FPD and I have always been cognizant about personal fitness, him more so with all his marathon training. I am a reluctant runner. I do it to spend time with him and so that I don’t weight 450 lbs. My problem is in the way I eat. I feel awful about it. I am a total caffeine junkie. I drink coffee and diet soda all day. I also love me some fast food. The other night, when we found out that we had indeed been granted an expedite for Poppy’s adoption, I had FPD make a run to Arby’s to celebrate. At 10pm, I ate curly fries and a roast beef sandwich.
I need some accountability. Someone to shame me for eating all those curly fries.
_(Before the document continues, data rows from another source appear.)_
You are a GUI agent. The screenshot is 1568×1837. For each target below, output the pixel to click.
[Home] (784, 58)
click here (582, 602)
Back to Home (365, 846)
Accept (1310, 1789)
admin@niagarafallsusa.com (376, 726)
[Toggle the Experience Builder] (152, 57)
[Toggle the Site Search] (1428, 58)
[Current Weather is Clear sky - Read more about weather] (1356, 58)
And sadly, it can’t be FPD, because he opens his mouth to question my eating choices and I have this overwhelming urge to punch him. In fact, I’ve told him several times that if he opens his mouth to speak again about the curly fries, I WILL punch him. I’ve actually said it out loud. Sad.
So, this week, I begin working with a personal trainer. I chose a virtual trainer to fit my insane lifestyle, and I think she is someone who might understand my plight with all these children. I’ll be working with One Fit Widow. This is stepping WAY out of my comfort zone. The commitment, the change… the lack of curly fries, well, it’s going to be hard.
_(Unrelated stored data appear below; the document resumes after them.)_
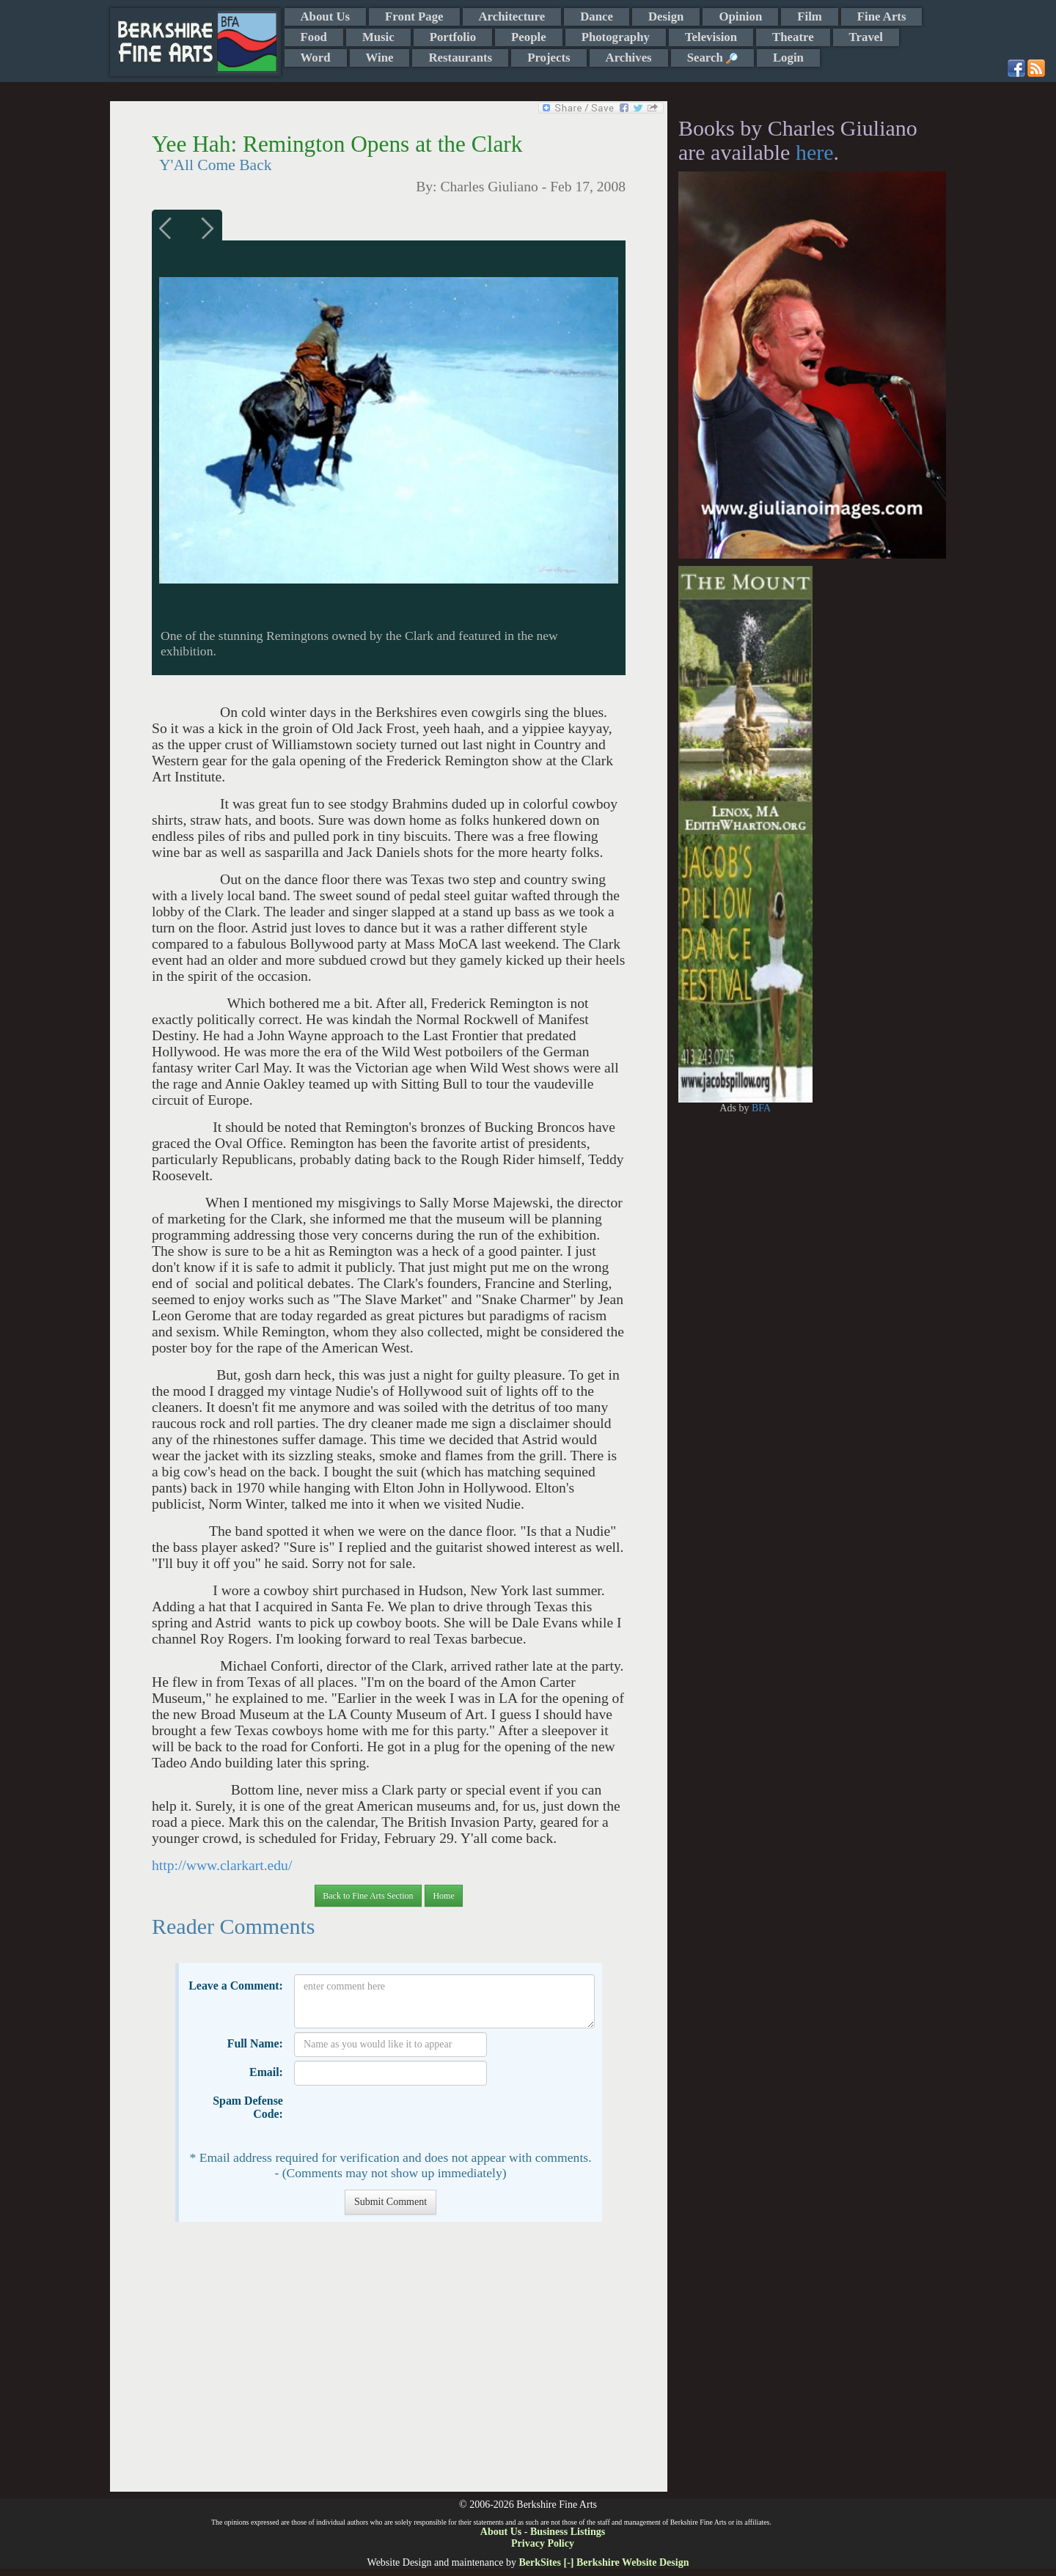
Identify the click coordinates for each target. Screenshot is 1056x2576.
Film (809, 16)
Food (314, 37)
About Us (326, 16)
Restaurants (460, 58)
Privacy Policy (542, 2543)
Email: (266, 2072)
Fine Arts (881, 16)
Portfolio (453, 37)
It’s my hope that I will become a healthier mom, not a skinner mom, but a mom with more energy that isn’t fueled by caffeine. I want to do this for my kids. I want to be the mom who can run, play, swim, jump and do all the things they love to do for many, many years to come. So far, it’s going well. I could barely lift my arms over my head to shampoo my hair this morning, but other then that, it’s all good.
–FullPlateMom, who misses the curly fries a little already.